The Pragmatics of Image Description Generation
Margaret Jacks Hall, Greenberg Room (Room 126)
Abstract: Images have become an omnipresent communicative tool that we use in all aspects of life, such as in social settings (e.g., in social media and dating apps), for online shopping (e.g., clothes or vacations), and to educate (e.g., in news, textbooks, and scientific papers). However, the undeniable benefits they carry for sighted users, consumers, and learners turns into a serious accessibility challenge for people who are blind or have low vision (BLV). They often have to rely on textual descriptions of those images to equally participate in an ever-increasing image-dominated (online) lifestyle. But descriptions that would make images accessible are very rare (e.g., only 0.1% of Twitter images have associated descriptions), requiring large-scale solutions for generating accessibility descriptions on the fly.

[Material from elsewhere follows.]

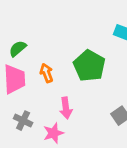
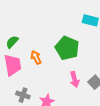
pink arrow: (66, 108) -> (75, 79), moved

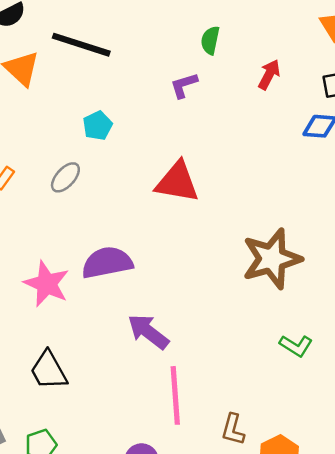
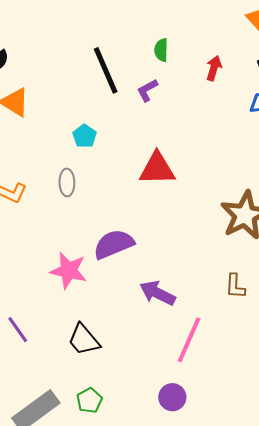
black line: (81, 45) -> (106, 70), moved, turned 60
gray ellipse: (65, 177) -> (67, 182), turned -32
pink line: (175, 395) -> (189, 340), turned 39
brown L-shape: (233, 429) -> (235, 286), moved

Recent advancements in AI provide a promising opportunity for generating image descriptions at scale. But despite the extraordinary performance of current models on many image-text tasks, they have so far remained unhelpful for the image accessibility purpose. Why does this accessibility challenge persist? In this dissertation, I argue that two deep pragmatic factors are being neglected: context and purpose. More specifically, I argue that the context an image appears in and the goal behind the generated text need to become a fundamental component for datasets, models and evaluation protocols to build useful image description systems. I further present progress in all three domains, which provides a basis for image description models that can promote equal access.